[Dataset entries]
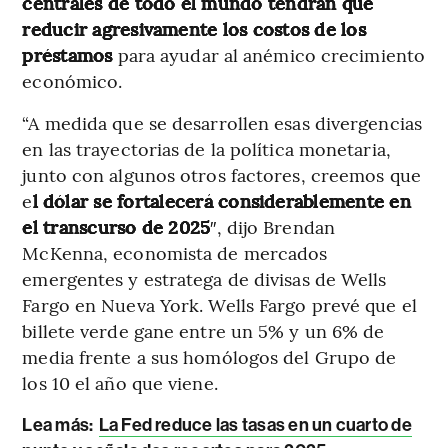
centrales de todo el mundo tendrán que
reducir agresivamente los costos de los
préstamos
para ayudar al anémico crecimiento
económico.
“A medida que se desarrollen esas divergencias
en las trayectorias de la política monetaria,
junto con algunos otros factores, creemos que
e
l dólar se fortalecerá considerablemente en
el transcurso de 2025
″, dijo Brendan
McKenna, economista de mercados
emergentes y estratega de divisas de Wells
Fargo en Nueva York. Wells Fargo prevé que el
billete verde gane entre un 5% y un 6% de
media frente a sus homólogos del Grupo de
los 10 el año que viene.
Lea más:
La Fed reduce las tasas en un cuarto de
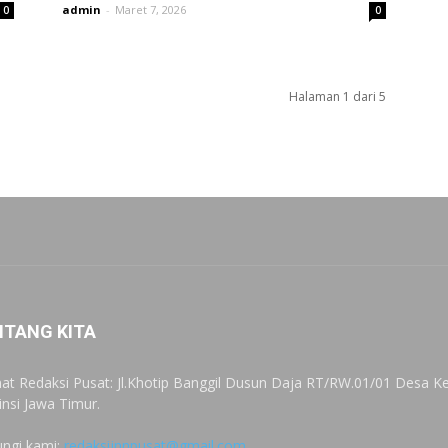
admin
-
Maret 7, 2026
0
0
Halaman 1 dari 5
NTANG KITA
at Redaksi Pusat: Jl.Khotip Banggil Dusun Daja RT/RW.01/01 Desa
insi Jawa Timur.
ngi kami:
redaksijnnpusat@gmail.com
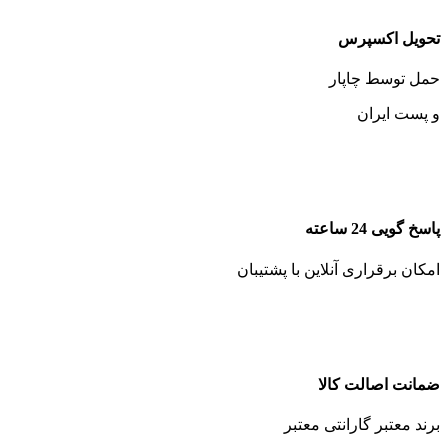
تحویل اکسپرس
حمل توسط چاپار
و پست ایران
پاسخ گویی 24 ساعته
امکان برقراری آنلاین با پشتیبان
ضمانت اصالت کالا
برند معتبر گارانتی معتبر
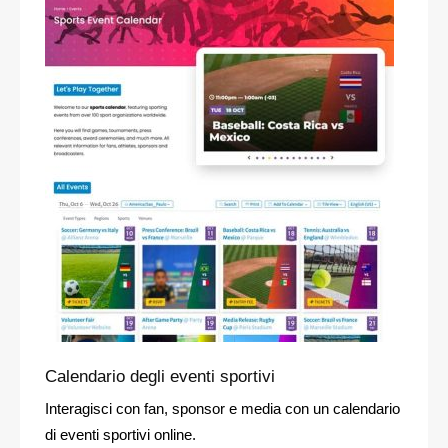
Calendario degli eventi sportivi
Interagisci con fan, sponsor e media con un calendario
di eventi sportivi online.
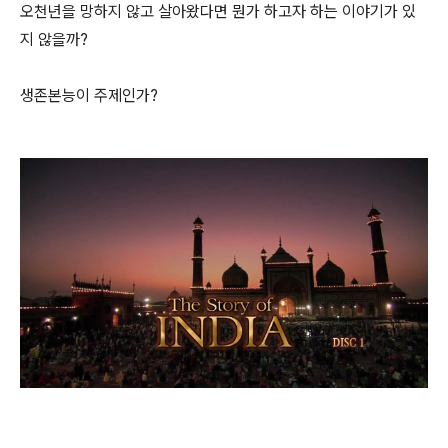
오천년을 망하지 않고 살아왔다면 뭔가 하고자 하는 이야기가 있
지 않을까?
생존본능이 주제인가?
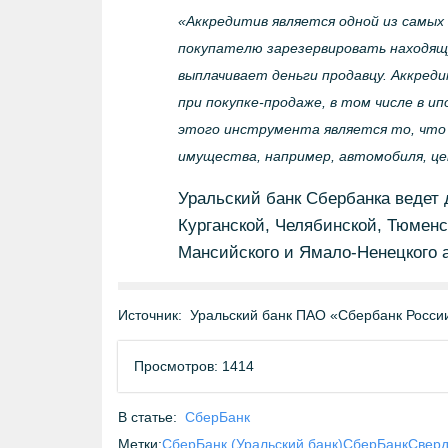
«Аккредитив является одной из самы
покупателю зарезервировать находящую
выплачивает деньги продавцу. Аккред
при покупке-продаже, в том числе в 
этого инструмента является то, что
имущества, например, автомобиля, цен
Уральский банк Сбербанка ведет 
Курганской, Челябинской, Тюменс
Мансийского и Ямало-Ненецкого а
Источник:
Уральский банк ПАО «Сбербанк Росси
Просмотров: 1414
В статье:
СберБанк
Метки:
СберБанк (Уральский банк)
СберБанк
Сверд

▶ Assignment
Above are the records. Copy every line in them holding "media".

▶ Solved problem
media frente a sus homólogos del Grupo de
Interagisci con fan, sponsor e media con un calendario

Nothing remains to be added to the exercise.